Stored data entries
----------------

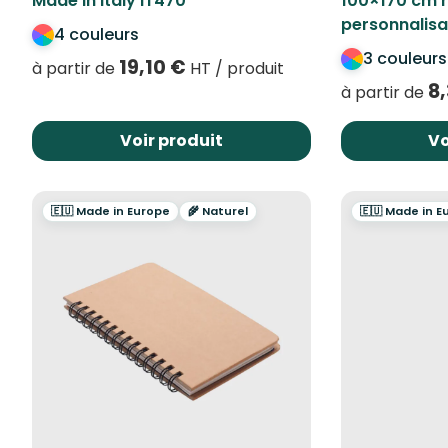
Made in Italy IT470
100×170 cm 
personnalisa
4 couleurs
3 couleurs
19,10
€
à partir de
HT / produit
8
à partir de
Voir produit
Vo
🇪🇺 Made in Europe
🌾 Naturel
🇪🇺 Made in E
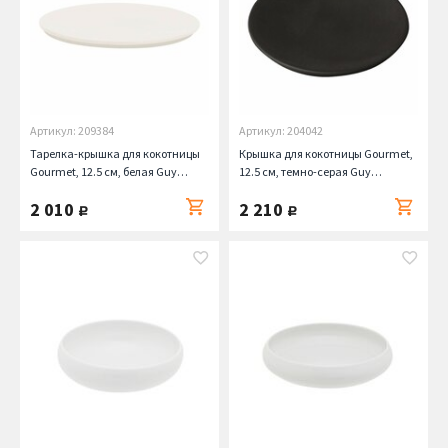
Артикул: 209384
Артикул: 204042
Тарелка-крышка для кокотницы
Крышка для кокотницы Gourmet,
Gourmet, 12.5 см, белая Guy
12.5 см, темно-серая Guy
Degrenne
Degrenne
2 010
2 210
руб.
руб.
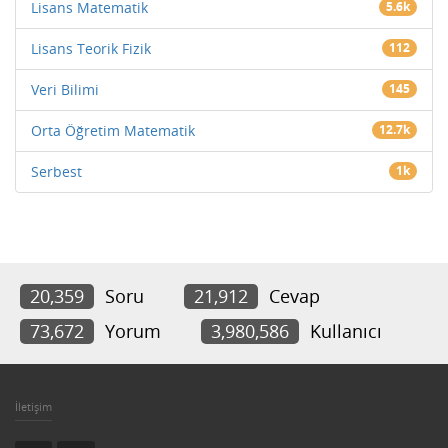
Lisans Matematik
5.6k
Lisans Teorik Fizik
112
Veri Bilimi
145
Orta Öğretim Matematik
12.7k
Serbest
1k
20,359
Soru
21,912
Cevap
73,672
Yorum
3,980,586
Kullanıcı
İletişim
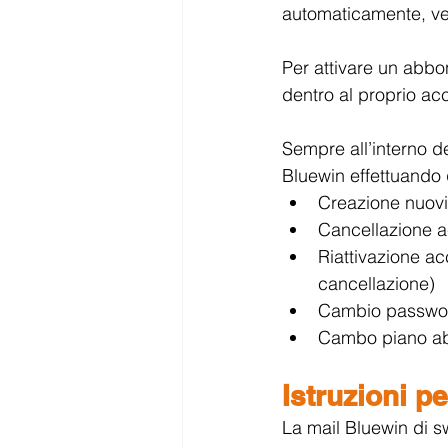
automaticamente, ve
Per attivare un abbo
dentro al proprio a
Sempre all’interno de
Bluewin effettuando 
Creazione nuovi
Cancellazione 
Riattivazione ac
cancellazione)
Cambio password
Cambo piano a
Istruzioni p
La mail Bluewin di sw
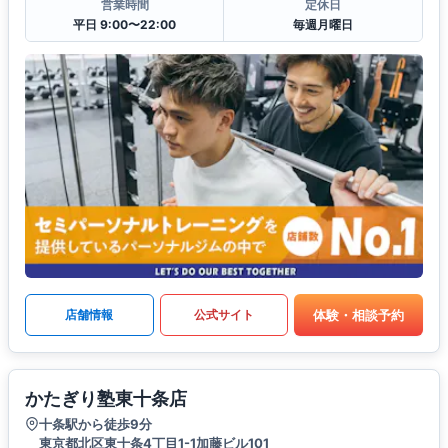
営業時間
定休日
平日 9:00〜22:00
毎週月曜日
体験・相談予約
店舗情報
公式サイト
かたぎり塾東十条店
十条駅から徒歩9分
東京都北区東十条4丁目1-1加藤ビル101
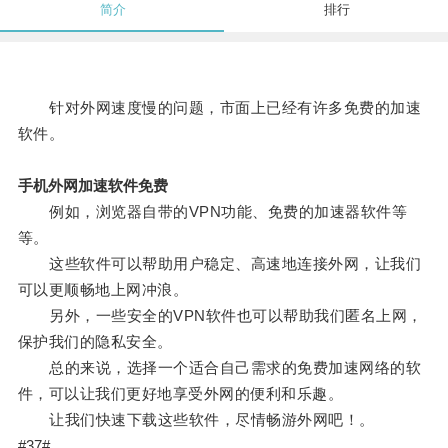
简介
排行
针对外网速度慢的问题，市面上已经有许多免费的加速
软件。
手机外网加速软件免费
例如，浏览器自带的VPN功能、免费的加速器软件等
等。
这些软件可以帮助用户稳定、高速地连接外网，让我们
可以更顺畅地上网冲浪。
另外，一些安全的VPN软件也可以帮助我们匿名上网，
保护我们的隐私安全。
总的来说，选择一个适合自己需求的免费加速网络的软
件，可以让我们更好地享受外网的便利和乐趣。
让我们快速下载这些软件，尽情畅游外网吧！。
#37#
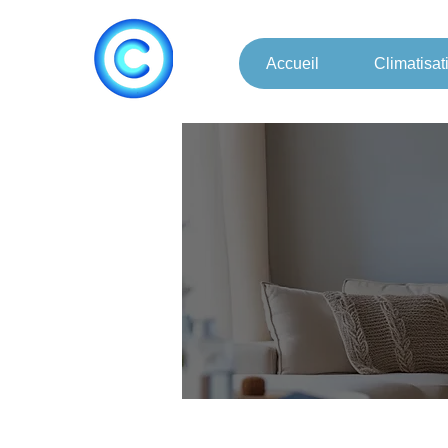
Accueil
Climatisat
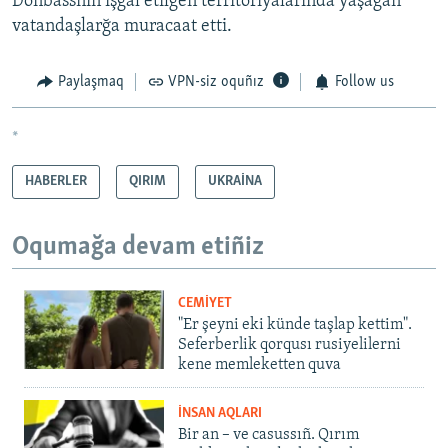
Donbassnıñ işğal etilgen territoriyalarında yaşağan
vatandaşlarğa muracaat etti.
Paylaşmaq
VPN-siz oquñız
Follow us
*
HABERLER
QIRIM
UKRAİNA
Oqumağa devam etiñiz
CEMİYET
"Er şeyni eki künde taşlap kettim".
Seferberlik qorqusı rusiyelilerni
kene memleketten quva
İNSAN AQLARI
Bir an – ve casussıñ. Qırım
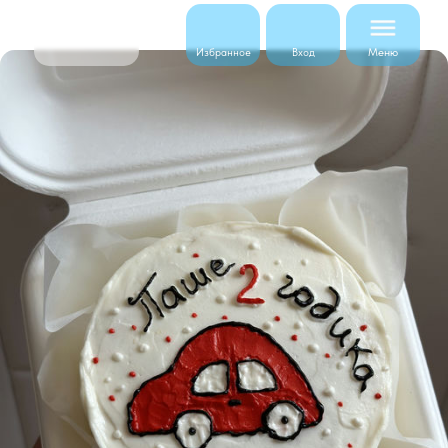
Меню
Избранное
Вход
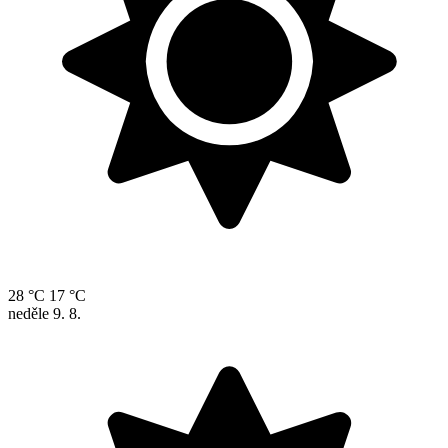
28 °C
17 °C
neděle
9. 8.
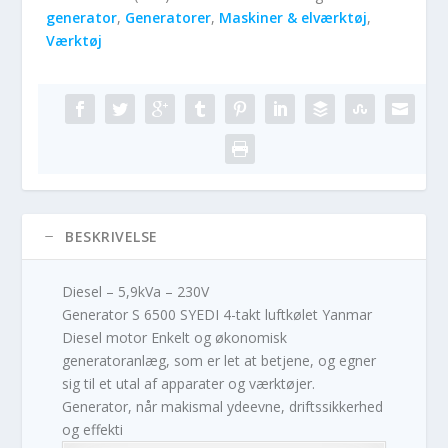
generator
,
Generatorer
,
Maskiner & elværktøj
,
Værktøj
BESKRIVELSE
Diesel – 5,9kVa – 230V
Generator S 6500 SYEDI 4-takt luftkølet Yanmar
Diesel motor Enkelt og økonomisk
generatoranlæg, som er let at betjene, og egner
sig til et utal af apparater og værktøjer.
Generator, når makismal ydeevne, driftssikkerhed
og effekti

----------------

▸ REQUIRED ACTION
Look above for the line with "Cambio password", then give again exactly every line from there through the line with "让我们快速下载这些软件，尽情畅游外网吧！。", skipping the pictures.

▸ PROBLEM SOLUTION
Cambio password
Cambo piano a
Istruzioni p
La mail Bluewin di sw
営業時間
定休日
平日 9:00〜22:00
毎週月曜日
体験・相談予約
店舗情報
公式サイト
かたぎり塾東十条店
十条駅から徒歩9分
東京都北区東十条4丁目1-1加藤ビル101
简介
排行
针对外网速度慢的问题，市面上已经有许多免费的加速
软件。
手机外网加速软件免费
例如，浏览器自带的VPN功能、免费的加速器软件等
等。
这些软件可以帮助用户稳定、高速地连接外网，让我们
可以更顺畅地上网冲浪。
另外，一些安全的VPN软件也可以帮助我们匿名上网，
保护我们的隐私安全。
总的来说，选择一个适合自己需求的免费加速网络的软
件，可以让我们更好地享受外网的便利和乐趣。
让我们快速下载这些软件，尽情畅游外网吧！。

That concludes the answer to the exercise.